Abstract

The extraordinary strength of inner graphene walls in carbon nanotube (CNT) is barely exerted due to the weak inner-wall shear resistance, which extremely limits its load-bearing capability. To overcome such deficiency, nanocarbon architecture engineering from CNT to graphene nanoribbon (GNR) was performed via longitudinal unzipping of multi-walled CNT, which was utilized to reinforce pure Al. Results show that the activation volume of composites at macroyielding point, evaluated by stress relaxation experiments, monotonically decreases from CNT/Al to GNR/Al, which results in the continuous increase of critical resolved shear stress (CRSS) called for dislocation nucleation/cross-slip at the grain boundaries.

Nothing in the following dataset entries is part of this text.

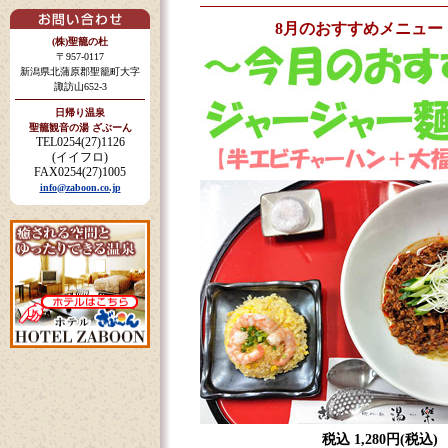
8月のおすすめメニュー
(株)聖籠の杜
〒957-0117
新潟県北蒲原郡聖籠町大字
諏訪山652-3
日帰り温泉
聖籠観音の湯 ざぶーん
TEL0254(27)1126
(イイフロ)
FAX0254(27)1005
info@zaboon.co.jp
税込 1,280円(税込)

Shear-lag model and numerical simulations demonstrate the increased load-transfer effect from CNT/Al to GNR/Al. Meanwhile, the isotropic and kinematic hardening in nanocarbon/Al composites were investigated both by loading-unloading-reloading tests and strain hardening model on basis of dislocation behavior, wherein the effective stress was determined as being larger than back stress in the composites. Detailed analysis further indicates that the nanocarbon architecture from CNT to GNR increases the back stress strengthening due to the enhanced dislocation accumulation at nanocarbon/Al interface. Moreover, as CNT was unfolded to GNR, the failure mode of reinforcements in the composites gradually changed from pull-out to breakage.